For the data below, the lines that hold "Sleep" should be counted; only the resulting number is expected.

**DATA SHOWN:**
==========

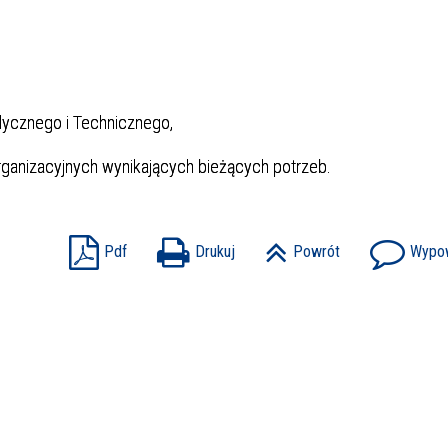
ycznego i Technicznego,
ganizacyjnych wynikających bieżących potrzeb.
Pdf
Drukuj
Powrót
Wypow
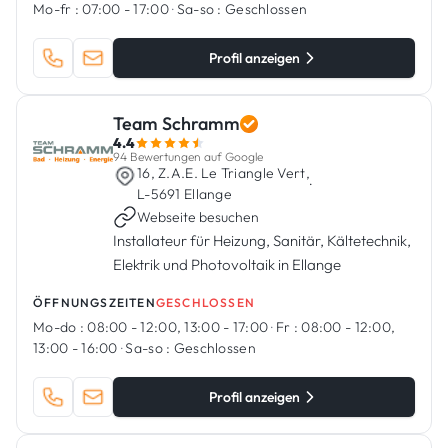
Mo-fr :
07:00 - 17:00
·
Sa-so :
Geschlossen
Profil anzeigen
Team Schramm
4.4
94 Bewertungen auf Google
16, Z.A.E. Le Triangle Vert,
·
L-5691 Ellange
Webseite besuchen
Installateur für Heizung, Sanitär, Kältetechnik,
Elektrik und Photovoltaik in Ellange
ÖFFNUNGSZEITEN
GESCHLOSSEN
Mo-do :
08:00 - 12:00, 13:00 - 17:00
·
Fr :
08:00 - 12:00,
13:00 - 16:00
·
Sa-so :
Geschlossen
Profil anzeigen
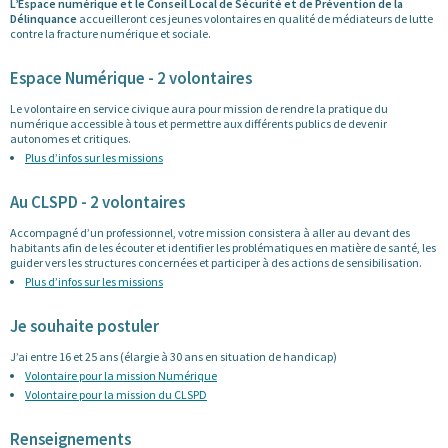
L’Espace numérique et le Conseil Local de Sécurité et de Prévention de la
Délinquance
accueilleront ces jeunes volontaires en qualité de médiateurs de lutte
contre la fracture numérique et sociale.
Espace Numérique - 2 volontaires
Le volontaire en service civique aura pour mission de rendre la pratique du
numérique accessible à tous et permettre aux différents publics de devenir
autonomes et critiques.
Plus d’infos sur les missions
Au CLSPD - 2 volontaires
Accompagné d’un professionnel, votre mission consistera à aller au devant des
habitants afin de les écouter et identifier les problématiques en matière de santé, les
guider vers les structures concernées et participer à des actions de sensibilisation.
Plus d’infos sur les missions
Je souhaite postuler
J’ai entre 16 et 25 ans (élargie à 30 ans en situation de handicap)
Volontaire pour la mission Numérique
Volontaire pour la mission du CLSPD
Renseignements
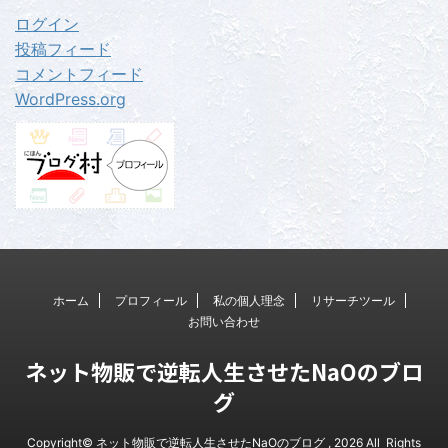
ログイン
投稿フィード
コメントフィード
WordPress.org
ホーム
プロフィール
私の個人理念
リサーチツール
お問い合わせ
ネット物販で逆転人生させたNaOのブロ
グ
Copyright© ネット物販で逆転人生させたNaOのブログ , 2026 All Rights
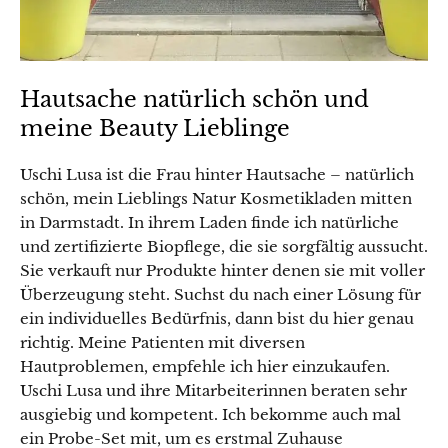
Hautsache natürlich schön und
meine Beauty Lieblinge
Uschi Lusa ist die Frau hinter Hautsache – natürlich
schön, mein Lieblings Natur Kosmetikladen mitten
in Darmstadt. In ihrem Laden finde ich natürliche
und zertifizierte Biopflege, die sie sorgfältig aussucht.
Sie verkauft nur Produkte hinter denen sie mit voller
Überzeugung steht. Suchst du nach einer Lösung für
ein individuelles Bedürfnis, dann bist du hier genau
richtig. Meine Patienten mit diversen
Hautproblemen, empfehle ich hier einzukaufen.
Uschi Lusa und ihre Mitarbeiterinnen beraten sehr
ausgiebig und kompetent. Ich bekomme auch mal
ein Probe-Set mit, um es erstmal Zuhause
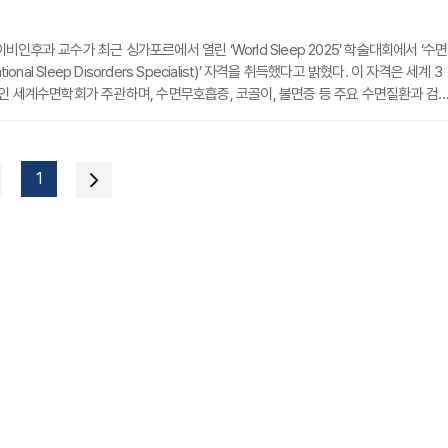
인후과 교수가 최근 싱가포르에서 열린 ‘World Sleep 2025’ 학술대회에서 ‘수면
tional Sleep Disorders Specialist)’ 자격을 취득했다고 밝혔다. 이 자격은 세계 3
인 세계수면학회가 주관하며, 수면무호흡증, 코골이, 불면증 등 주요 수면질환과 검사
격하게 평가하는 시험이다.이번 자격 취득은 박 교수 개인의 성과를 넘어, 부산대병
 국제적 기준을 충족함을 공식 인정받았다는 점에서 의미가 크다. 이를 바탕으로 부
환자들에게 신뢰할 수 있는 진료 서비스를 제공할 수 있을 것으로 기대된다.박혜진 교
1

==========

**FINISHED TASK:** 2